The album was pretty much finished before the lockdown happened. And as with all records we make they tend to be a snapshot of where we are at as humans and musicians at that point. That said, it is hard not to be aware of what is happening around us at the moment, and also that we are living through this immensely powerful technological revolution from which we just don't know what the fallout will be.
There is an urgency and vulnerability behind the storytelling with this album, with the record drawing from truths and personal stories, for example, the track Surrounded By Spies. Was there a particular message or several that you intended for listeners to take home whilst writing Never Let Me Go?
We're not here to try to tell people what to think or to feel. All we can do is express our truth and narratives that do in some ways come from personal experiences. As soon as the record comes out, the listener will make of each song what they want, and that is absolutely fine, as the music is not really ours to begin with. We serve the song and not the other way around.
The new album traverses many moods and musical styles, a sound palette that incorporates synthesizers, downturned guitars and electronic overtones. Is the musical experimentation more daring in this latest release compared to what we have heard previously?
In a lot of ways, it is more of a studio record than previous ones.
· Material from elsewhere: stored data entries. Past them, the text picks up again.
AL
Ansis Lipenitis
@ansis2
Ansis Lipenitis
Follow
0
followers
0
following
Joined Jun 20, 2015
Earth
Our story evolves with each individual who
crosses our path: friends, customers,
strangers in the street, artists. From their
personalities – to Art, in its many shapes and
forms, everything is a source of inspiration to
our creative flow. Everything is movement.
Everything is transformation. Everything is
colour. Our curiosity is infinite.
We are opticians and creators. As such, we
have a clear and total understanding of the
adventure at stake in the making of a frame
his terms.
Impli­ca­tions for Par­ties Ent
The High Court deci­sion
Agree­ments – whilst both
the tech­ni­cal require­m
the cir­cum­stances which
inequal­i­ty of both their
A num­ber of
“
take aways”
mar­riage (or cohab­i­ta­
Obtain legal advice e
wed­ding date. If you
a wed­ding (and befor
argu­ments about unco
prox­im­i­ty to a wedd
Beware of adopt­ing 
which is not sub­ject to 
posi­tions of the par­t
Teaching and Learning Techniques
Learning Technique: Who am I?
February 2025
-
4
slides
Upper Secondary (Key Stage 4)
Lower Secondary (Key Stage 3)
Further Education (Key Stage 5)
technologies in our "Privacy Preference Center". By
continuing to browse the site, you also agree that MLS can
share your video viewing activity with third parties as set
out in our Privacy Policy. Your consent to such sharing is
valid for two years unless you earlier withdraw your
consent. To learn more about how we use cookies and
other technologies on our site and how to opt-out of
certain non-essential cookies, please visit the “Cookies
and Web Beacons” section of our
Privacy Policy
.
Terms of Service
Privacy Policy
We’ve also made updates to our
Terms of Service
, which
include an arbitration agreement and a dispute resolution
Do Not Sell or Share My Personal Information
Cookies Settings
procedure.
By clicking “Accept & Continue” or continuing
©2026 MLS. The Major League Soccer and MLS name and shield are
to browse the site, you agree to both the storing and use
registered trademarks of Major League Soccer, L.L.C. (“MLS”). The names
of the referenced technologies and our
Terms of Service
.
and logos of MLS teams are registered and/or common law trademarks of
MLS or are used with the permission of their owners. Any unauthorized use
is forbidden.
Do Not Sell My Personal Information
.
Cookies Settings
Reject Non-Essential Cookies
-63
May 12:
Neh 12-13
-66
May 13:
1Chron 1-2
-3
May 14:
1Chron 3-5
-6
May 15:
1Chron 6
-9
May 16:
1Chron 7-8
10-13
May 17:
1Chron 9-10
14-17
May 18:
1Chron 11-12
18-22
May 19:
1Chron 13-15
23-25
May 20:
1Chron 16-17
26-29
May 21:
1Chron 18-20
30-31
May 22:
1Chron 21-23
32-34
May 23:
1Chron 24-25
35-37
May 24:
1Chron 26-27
All of Placebo's albums up until now have started their lives in a rehearsal studio, the three of us jamming ideas into songs. But this time we had no drummer, so it was down to me and Brian and a studio full of keyboards. We saw the opportunities rather than limitations and felt that perhaps we do the album with a drum machine and lots of synths (there are keyboards on each and every track!) Those elements are certainly there, but the songs were calling out for big guitars and acoustic drums, so we used them too. In a way, this is probably the most layered record of ours to date.
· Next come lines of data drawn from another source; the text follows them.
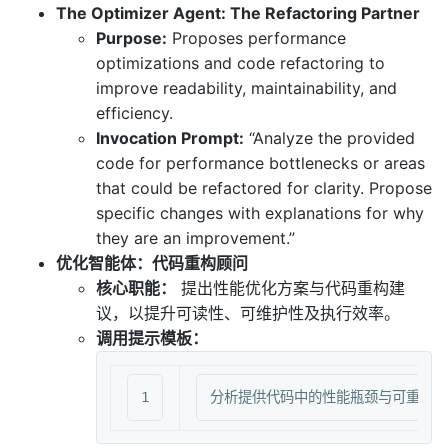
The Optimizer Agent: The Refactoring Partner
Purpose:
Proposes performance
optimizations and code refactoring to
improve readability, maintainability, and
efficiency.
Invocation Prompt:
“Analyze the provided
code for performance bottlenecks or areas
that could be refactored for clarity. Propose
specific changes with explanations for why
they are an improvement.”
优化智能体：代码重构顾问
核心职能：
提出性能优化方案与代码重构建
议，以提升可读性、可维护性及执行效率。
调用提示模板：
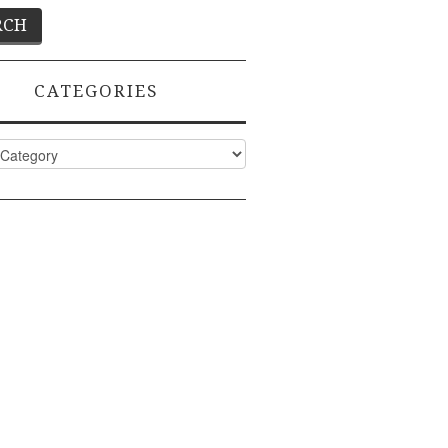
CATEGORIES
ies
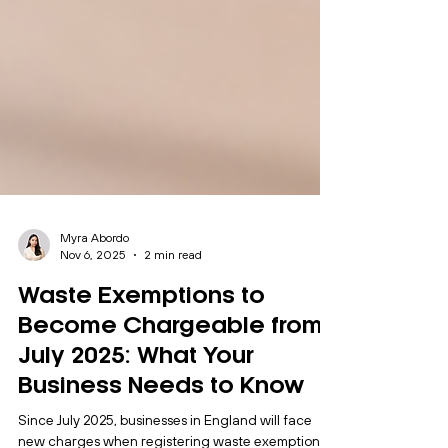
Myra Abordo
Nov 6, 2025
2 min read
Waste Exemptions to
Become Chargeable from
July 2025: What Your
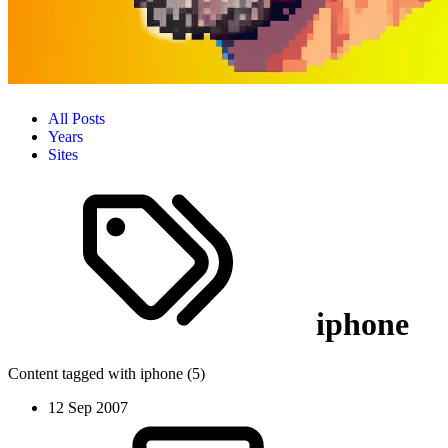
All Posts
Years
Sites
iphone
Content tagged with iphone (5)
12 Sep 2007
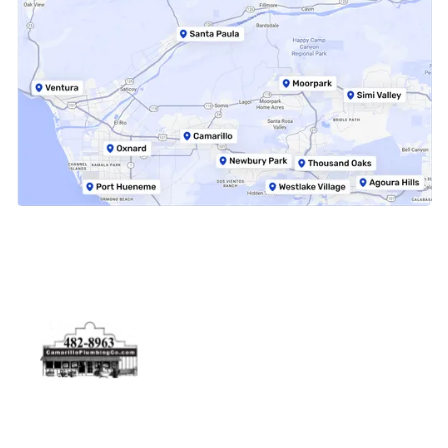
Physical Address
5506 Adolfo Rd Camarillo, CA 93012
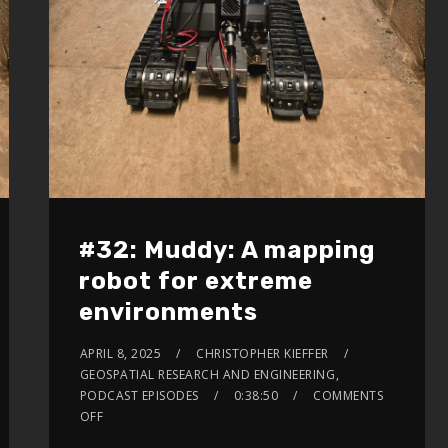
#32: Muddy: A mapping
robot for extreme
environments
APRIL 8, 2025
CHRISTOPHER KIEFFER
GEOSPATIAL RESEARCH AND ENGINEERING
,
PODCAST EPISODES
0:38:50
COMMENTS
OFF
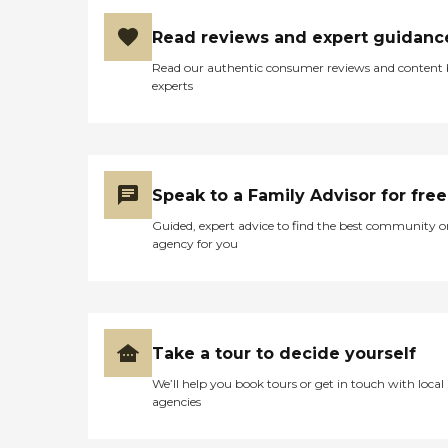
Read reviews and expert guidanc
Read our authentic consumer reviews and content
experts
Speak to a Family Advisor for free
Guided, expert advice to find the best community o
agency for you
Take a tour to decide yourself
We’ll help you book tours or get in touch with local
agencies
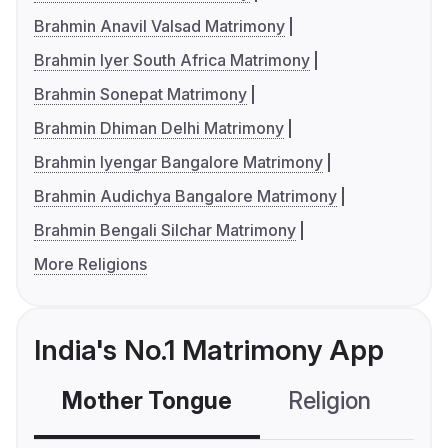
Brahmin Anavil Valsad Matrimony
Brahmin Iyer South Africa Matrimony
Brahmin Sonepat Matrimony
Brahmin Dhiman Delhi Matrimony
Brahmin Iyengar Bangalore Matrimony
Brahmin Audichya Bangalore Matrimony
Brahmin Bengali Silchar Matrimony
More Religions
India's No.1 Matrimony App
Mother Tongue
Religion
C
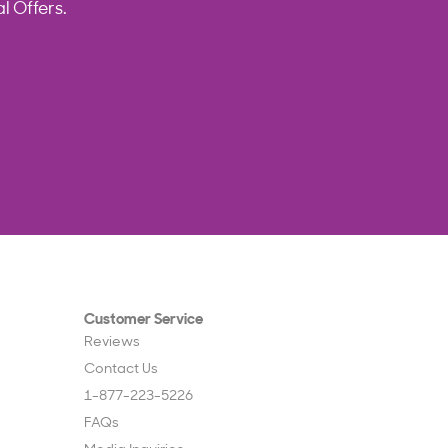
l Offers.
Customer Service
Reviews
Contact Us
1-877-223-5226
FAQs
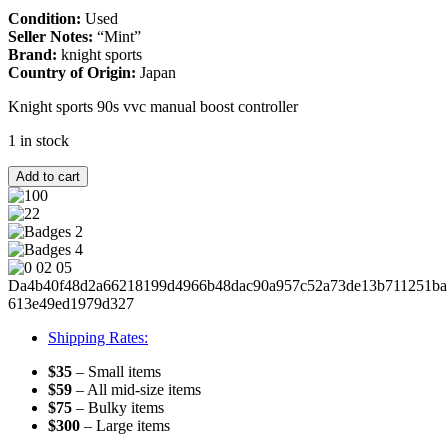
Condition:
Used
Seller Notes:
“Mint”
Brand:
knight sports
Country of Origin:
Japan
Knight sports 90s vvc manual boost controller
1 in stock
KNIGHT
Add to cart
SPORTS
VVC
RARE
FOR
MAZDASPEED
RX7
FC3S
HKS
FD3S
Shipping Rates:
JDM
TURBO
$35
– Small items
13B
$59
– All mid-size items
20B
$75
– Bulky items
Efini
$300
– Large items
quantity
In an interview with the Guardian last year you shared that Never Let Me Go was conceived whilst on the 20th anniversary tour for your 1996 debut album. You described this tour as becoming an ‘extremely commercial exercise’. With the release of the new album being supported by a 2022 headline UK and Ireland tour are you anticipating a more fulfilling return to the stage? And, contrary to the restricted state of live music at the time, did you write the album with performing in mind?
I don't think we could have done another Placebo tour without a new album. We started to have a very disconnected relationship with our old songs on the last tour, and the meaning of what it meant to be in a band became very fraught for me. The writing of this record helped me find that meaning again and enabled us to create a new setlist which has helped make sense of some of our old songs again. The scary thing now is that it ́s been so long since we were on a stage that our nerves are what they used to be before our very first concerts!